I have also decreased the thresholds for the awslogs, hoping that the size of the logs that are being sent to Lambda function is going to small:
buffer_duration = 10
batch_count = 10
batch_size = 500
Unfortunately, when there is a burst - the spike can be upwards of 2800 lines where the size is upwards of 1MB.
When the resulting payload from the lambda function is "too big" (~13mb of transformed logs), an error is logged in the lambda cloudwatch logs - "body size is too long". There doesn't seem to be any indication where this error is coming from or whether there is a size limit on the lambda fn's response payload.
So, the AWS support folks have told me that the following limitations can't be mitigated to solve this flow:
lambda payload size
compressed firehose payload incoming into lambda which is directly proportional to the lambda output.
Instead, I have modified the architecture to the following:
Cloudwatch logs are backed up in S3 via Firehose.
S3 events are processed by the lambda function.
The lambda function returns a success code if the lambda transforms and is able to successfully bulk index the logs into ES.
If the lambda function fails, a Dead Letter Queue (AWS SQS) is configured with a cloudwatch alarm.
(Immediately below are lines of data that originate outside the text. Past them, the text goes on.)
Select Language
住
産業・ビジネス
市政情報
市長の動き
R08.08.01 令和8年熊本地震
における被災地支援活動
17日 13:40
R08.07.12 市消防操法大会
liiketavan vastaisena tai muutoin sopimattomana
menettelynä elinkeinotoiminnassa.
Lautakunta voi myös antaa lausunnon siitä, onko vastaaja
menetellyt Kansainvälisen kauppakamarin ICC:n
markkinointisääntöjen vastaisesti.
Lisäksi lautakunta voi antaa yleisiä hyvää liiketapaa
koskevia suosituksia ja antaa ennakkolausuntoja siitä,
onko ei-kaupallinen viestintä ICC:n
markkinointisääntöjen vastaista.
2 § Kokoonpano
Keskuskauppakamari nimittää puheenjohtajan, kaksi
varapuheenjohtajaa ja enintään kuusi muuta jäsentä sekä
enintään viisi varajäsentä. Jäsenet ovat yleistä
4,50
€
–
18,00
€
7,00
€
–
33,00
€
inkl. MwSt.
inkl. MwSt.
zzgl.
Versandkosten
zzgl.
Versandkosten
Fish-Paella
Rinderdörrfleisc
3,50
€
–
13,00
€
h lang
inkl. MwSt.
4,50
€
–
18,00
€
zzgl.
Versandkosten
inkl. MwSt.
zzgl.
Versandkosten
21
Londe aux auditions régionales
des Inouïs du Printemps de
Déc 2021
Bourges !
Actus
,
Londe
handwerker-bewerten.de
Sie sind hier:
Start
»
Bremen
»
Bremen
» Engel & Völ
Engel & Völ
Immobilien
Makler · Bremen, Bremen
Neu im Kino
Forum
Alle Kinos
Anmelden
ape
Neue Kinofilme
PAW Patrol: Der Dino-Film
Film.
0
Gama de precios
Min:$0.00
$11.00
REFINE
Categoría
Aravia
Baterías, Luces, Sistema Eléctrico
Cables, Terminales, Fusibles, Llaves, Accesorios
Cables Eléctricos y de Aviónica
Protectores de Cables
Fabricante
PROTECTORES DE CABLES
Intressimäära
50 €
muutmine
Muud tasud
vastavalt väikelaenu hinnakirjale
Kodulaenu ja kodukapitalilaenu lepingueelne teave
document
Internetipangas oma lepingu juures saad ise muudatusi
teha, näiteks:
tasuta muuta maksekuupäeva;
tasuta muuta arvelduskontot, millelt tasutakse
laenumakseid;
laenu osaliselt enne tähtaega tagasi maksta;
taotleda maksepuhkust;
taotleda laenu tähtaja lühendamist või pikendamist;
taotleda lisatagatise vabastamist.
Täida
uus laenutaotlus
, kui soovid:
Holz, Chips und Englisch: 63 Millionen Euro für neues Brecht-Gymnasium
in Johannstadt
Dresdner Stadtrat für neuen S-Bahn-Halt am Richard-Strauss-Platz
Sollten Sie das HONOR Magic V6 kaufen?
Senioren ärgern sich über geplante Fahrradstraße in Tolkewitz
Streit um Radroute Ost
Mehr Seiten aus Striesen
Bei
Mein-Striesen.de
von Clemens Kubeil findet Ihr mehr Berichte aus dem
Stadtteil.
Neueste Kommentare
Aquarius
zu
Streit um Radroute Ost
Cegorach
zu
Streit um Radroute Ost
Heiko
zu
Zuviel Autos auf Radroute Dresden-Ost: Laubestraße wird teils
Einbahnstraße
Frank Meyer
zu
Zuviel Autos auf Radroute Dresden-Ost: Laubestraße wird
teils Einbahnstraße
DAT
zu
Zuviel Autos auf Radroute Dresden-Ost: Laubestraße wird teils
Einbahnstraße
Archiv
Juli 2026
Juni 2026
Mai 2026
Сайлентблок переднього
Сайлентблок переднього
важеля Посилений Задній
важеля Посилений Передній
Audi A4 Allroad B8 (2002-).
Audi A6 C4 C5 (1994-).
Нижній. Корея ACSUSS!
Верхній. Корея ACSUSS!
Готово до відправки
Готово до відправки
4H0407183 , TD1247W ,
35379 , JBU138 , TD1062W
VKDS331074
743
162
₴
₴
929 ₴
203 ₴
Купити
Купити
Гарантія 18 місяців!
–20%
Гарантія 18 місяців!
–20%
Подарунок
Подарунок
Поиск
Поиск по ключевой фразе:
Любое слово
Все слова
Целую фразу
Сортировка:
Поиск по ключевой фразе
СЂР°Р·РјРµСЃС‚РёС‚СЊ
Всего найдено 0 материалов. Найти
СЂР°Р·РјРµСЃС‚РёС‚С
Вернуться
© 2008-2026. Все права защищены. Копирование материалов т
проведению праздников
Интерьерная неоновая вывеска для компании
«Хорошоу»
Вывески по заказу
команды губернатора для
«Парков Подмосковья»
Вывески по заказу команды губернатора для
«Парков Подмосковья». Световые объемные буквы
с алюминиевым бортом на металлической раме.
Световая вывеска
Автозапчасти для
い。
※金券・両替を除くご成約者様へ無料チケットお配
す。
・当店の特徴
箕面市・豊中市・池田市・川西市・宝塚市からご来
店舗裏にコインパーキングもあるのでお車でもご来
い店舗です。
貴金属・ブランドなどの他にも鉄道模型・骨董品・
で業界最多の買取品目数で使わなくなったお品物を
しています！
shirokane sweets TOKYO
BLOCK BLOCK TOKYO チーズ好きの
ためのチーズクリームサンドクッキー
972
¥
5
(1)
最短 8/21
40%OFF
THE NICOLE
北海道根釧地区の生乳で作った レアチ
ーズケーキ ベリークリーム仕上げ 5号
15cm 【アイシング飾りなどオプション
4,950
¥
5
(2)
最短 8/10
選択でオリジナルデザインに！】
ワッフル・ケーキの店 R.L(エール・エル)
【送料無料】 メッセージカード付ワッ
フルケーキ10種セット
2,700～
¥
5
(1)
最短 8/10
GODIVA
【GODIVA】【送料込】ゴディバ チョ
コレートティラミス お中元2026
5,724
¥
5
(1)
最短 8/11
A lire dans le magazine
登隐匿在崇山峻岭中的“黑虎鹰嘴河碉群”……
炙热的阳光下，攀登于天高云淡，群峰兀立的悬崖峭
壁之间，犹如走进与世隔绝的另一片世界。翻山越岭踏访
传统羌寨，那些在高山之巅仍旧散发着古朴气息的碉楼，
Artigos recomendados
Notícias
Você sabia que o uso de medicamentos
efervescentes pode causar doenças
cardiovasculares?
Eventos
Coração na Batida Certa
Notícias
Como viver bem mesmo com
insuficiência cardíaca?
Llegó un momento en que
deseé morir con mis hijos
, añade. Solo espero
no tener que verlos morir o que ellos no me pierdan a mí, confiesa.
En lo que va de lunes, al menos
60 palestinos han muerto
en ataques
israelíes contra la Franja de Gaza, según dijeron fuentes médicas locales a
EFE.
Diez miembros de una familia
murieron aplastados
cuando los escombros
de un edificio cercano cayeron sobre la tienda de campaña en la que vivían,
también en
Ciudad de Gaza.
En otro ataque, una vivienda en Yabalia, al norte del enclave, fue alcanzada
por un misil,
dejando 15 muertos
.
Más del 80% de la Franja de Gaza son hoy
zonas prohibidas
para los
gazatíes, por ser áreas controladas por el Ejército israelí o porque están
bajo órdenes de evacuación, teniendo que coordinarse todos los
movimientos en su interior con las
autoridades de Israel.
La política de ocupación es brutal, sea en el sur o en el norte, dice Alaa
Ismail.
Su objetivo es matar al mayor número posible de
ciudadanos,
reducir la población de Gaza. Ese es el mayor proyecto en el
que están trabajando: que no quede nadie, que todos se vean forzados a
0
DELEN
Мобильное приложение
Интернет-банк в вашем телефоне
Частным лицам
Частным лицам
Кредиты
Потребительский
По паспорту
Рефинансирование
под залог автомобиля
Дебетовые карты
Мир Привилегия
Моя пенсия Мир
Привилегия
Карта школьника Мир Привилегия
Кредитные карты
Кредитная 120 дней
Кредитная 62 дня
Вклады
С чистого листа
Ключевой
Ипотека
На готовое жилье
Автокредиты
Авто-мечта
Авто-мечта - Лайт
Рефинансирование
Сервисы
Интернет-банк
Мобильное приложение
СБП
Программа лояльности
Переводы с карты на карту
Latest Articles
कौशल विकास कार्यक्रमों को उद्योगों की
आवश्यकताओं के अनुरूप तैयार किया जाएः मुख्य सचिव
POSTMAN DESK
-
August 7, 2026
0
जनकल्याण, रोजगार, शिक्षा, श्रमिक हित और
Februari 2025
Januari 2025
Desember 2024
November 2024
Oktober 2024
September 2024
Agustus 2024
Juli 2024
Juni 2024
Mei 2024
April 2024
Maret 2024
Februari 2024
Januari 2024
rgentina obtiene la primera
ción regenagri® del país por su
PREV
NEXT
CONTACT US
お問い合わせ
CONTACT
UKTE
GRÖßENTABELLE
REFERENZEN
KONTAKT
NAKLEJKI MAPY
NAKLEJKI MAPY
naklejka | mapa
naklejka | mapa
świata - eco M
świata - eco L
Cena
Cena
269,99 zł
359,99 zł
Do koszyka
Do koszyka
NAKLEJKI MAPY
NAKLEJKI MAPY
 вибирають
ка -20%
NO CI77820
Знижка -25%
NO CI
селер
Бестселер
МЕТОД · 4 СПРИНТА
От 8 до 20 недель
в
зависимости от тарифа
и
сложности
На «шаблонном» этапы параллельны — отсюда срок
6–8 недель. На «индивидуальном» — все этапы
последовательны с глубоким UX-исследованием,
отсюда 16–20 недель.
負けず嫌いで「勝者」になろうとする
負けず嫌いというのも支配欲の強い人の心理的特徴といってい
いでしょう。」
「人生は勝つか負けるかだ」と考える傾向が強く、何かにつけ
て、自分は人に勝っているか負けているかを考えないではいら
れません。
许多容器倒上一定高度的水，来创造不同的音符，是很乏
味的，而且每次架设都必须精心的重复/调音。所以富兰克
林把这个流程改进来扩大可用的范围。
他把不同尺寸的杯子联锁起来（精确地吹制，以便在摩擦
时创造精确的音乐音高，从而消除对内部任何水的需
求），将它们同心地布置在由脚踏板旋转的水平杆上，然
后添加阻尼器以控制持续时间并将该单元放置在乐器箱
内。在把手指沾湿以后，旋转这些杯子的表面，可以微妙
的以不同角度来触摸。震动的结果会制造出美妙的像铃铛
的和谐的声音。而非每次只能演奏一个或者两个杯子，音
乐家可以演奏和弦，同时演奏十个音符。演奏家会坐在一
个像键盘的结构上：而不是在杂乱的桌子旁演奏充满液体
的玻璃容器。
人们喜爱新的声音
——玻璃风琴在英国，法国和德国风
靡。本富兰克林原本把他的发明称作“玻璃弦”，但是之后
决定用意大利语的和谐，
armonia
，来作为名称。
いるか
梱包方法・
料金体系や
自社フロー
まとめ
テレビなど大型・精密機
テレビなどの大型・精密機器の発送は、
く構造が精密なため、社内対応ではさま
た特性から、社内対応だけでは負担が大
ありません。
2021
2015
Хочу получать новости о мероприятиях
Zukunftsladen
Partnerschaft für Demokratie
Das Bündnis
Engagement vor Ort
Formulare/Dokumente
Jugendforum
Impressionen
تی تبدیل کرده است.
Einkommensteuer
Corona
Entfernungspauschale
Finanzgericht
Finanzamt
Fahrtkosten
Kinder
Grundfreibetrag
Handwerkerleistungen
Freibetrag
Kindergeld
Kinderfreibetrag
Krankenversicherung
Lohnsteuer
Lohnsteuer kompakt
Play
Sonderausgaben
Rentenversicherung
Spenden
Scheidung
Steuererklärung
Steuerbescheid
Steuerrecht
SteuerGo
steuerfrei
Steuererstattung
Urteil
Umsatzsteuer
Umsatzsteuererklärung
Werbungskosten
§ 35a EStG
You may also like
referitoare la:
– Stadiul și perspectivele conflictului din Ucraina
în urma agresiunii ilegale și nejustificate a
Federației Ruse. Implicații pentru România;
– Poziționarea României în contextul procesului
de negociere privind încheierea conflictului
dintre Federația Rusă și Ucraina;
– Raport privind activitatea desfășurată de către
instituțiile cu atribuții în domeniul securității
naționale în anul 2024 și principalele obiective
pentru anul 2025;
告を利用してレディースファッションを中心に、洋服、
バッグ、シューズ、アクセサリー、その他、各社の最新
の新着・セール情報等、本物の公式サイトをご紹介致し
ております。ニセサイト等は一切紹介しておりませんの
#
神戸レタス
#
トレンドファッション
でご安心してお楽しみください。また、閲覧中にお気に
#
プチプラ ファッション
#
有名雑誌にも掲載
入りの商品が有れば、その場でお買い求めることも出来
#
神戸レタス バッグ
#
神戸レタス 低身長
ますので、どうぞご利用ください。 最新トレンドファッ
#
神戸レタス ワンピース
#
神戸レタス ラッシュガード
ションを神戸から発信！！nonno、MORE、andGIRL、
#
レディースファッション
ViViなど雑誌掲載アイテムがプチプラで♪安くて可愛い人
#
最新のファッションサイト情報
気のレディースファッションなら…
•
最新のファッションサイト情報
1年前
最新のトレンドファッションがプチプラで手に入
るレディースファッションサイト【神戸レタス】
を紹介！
A sample cloudformation snippet can be found here.
If there are SQS messages, one could manually invoke the lambda function with those messages or set up a AWS batch job to process the SQS messages with the lambda function. However, one should be careful, that the lambda function doesn't failover again into the DLQ. Check the lambda cloudwatch logs to check why that message was not processed and sent over to the DLQ.